Sort through the data and copy the lines holding the word "width".

-- Opening Marker --

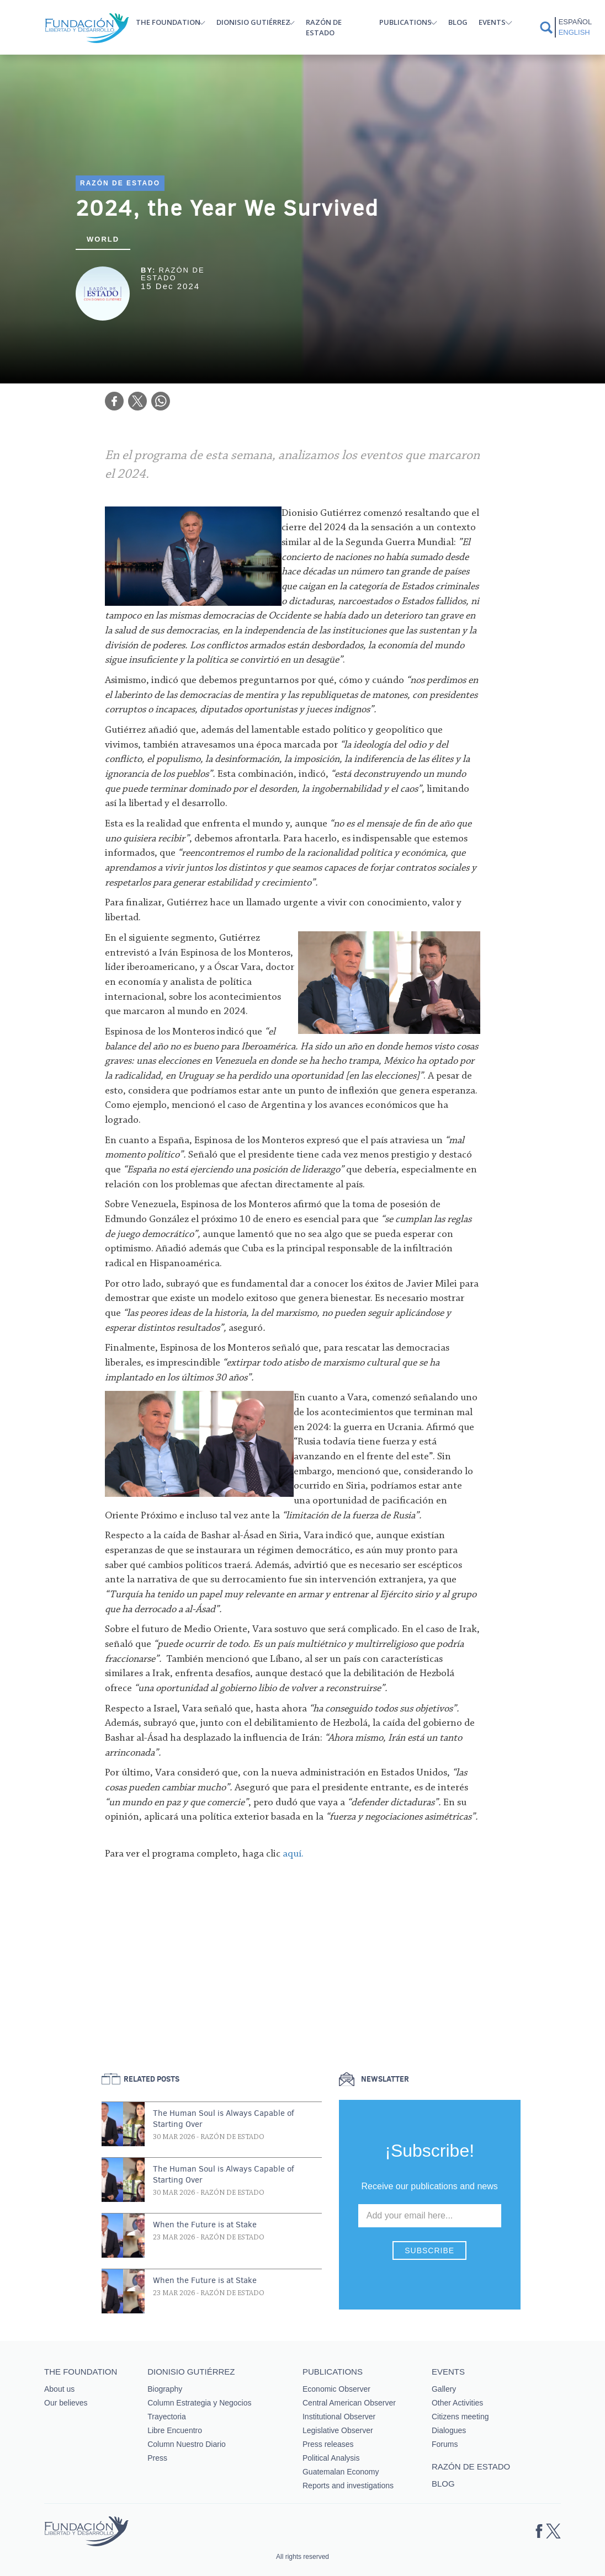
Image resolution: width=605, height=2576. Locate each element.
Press (157, 2458)
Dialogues (449, 2430)
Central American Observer (349, 2402)
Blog (458, 22)
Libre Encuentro (174, 2430)
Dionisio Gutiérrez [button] (253, 22)
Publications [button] (405, 22)
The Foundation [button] (168, 22)
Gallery (444, 2389)
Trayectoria (166, 2416)
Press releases (328, 2444)
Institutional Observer (338, 2416)
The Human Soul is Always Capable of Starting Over (223, 2119)
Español (575, 22)
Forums (445, 2444)
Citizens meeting (460, 2416)
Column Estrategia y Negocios (199, 2402)
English (574, 32)
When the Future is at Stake (205, 2224)
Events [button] (492, 22)
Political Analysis (331, 2458)
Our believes (66, 2402)
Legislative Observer (337, 2430)
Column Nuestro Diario (186, 2444)
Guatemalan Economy (340, 2471)
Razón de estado (324, 27)
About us (59, 2389)
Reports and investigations (348, 2485)
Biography (164, 2389)
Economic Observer (336, 2389)
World (103, 239)
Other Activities (457, 2402)
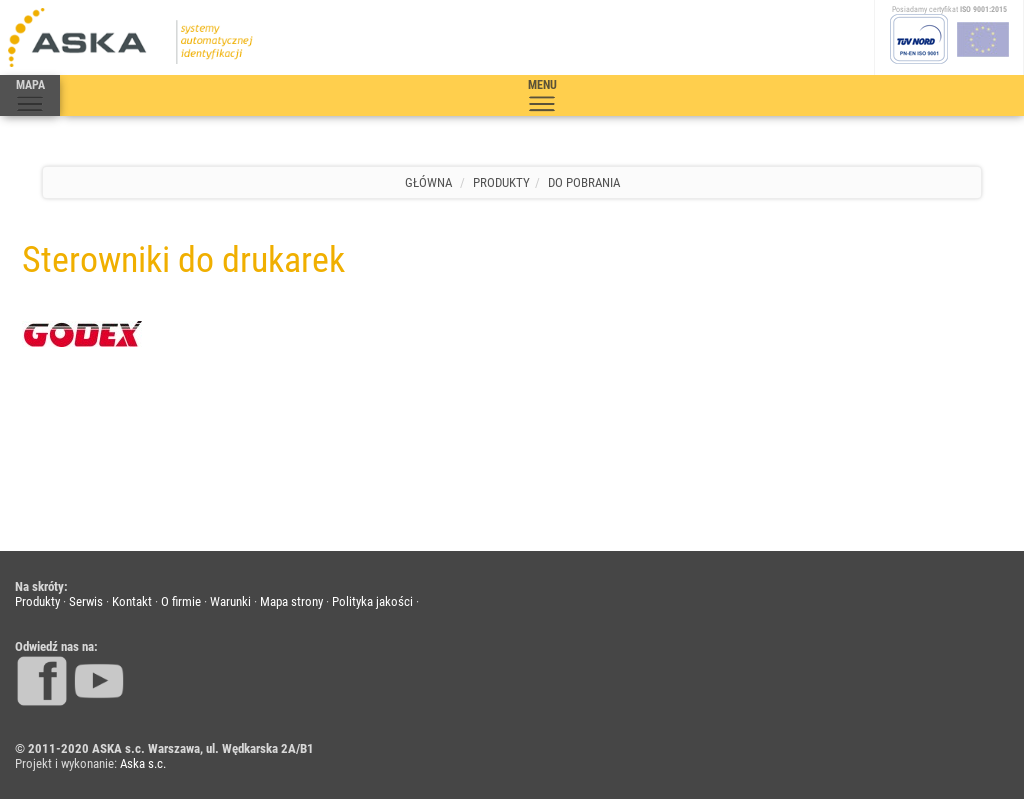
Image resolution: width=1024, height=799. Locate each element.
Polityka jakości (372, 601)
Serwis (86, 601)
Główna (428, 182)
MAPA (30, 96)
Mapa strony (291, 601)
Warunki (230, 601)
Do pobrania (584, 182)
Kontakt (132, 601)
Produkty (501, 182)
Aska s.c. (143, 763)
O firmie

-- Closing Marker --

▸ Task answer
Image resolution: width=605, height=2576. Locate each element.
Image resolution: width=1024, height=799. Locate each element.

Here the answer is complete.